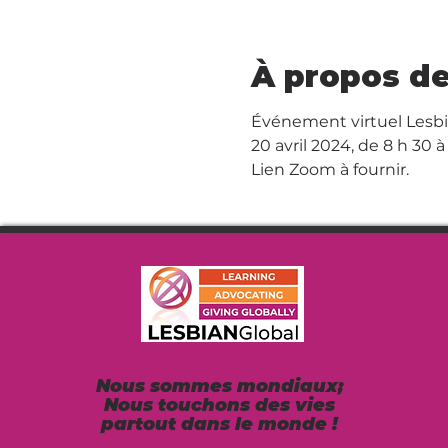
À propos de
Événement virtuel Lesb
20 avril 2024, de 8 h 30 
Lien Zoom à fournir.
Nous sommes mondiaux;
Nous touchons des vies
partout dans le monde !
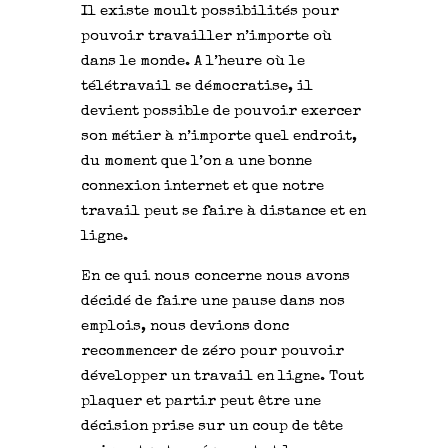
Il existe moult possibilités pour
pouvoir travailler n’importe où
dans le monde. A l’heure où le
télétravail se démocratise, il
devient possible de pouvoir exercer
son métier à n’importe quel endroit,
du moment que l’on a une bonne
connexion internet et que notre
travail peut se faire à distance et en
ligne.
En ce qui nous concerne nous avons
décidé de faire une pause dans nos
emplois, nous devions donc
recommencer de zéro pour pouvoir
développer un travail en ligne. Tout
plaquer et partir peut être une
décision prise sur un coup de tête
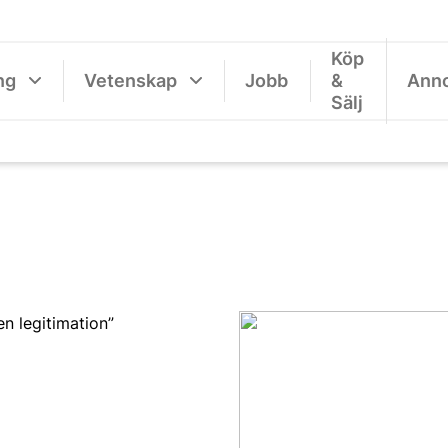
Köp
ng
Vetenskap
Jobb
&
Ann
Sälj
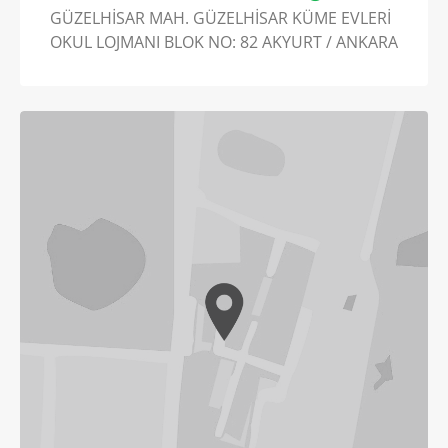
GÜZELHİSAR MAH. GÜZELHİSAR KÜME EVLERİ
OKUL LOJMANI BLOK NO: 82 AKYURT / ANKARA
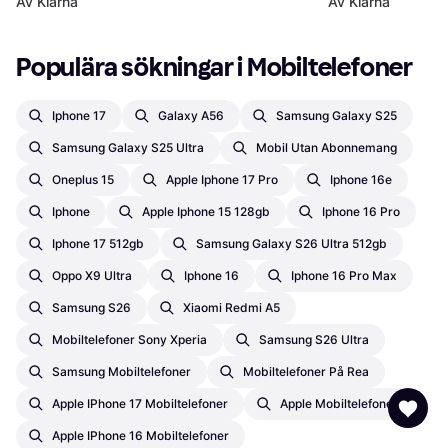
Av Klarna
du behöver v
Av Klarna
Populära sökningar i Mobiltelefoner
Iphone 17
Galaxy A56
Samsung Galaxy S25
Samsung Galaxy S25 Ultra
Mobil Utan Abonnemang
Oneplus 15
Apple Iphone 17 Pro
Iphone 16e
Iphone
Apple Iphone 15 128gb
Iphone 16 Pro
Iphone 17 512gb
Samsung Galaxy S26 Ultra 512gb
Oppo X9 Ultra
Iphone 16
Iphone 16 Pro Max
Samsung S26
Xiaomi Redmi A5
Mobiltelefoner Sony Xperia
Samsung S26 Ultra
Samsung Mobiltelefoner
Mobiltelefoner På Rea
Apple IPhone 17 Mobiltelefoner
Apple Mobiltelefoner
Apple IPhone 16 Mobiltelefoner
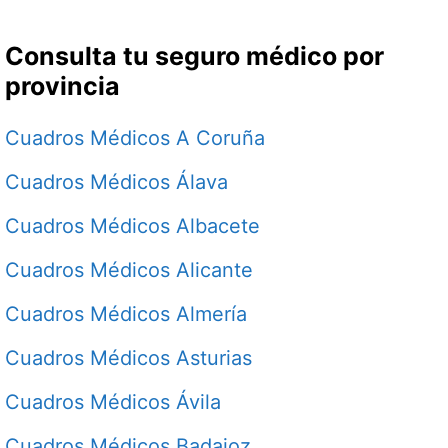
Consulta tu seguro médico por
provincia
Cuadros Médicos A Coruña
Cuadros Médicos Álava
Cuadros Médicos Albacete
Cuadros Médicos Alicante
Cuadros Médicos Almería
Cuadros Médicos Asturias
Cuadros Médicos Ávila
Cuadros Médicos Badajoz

(Work instructions): Copy the records above exactly, leaving out every picture.

(Expected answer):
À propos de
Événement virtuel Lesb
20 avril 2024, de 8 h 30 
Lien Zoom à fournir.
Nous sommes mondiaux;
Nous touchons des vies
partout dans le monde !
Il existe moult possibilités pour
pouvoir travailler n’importe où
dans le monde. A l’heure où le
télétravail se démocratise, il
devient possible de pouvoir exercer
son métier à n’importe quel endroit,
du moment que l’on a une bonne
connexion internet et que notre
travail peut se faire à distance et en
ligne.
En ce qui nous concerne nous avons
décidé de faire une pause dans nos
emplois, nous devions donc
recommencer de zéro pour pouvoir
développer un travail en ligne. Tout
plaquer et partir peut être une
décision prise sur un coup de tête
Köp
ng
Vetenskap
Jobb
&
Ann
Sälj
GÜZELHİSAR MAH. GÜZELHİSAR KÜME EVLERİ
OKUL LOJMANI BLOK NO: 82 AKYURT / ANKARA
Av Klarna
du behöver v
Av Klarna
Populära sökningar i Mobiltelefoner
Iphone 17
Galaxy A56
Samsung Galaxy S25
Samsung Galaxy S25 Ultra
Mobil Utan Abonnemang
Oneplus 15
Apple Iphone 17 Pro
Iphone 16e
Iphone
Apple Iphone 15 128gb
Iphone 16 Pro
Iphone 17 512gb
Samsung Galaxy S26 Ultra 512gb
Oppo X9 Ultra
Iphone 16
Iphone 16 Pro Max
Samsung S26
Xiaomi Redmi A5
Mobiltelefoner Sony Xperia
Samsung S26 Ultra
Samsung Mobiltelefoner
Mobiltelefoner På Rea
Apple IPhone 17 Mobiltelefoner
Apple Mobiltelefoner
Apple IPhone 16 Mobiltelefoner
Consulta tu seguro médico por
provincia
Cuadros Médicos A Coruña
Cuadros Médicos Álava
Cuadros Médicos Albacete
Cuadros Médicos Alicante
Cuadros Médicos Almería
Cuadros Médicos Asturias
Cuadros Médicos Ávila
Cuadros Médicos Badajoz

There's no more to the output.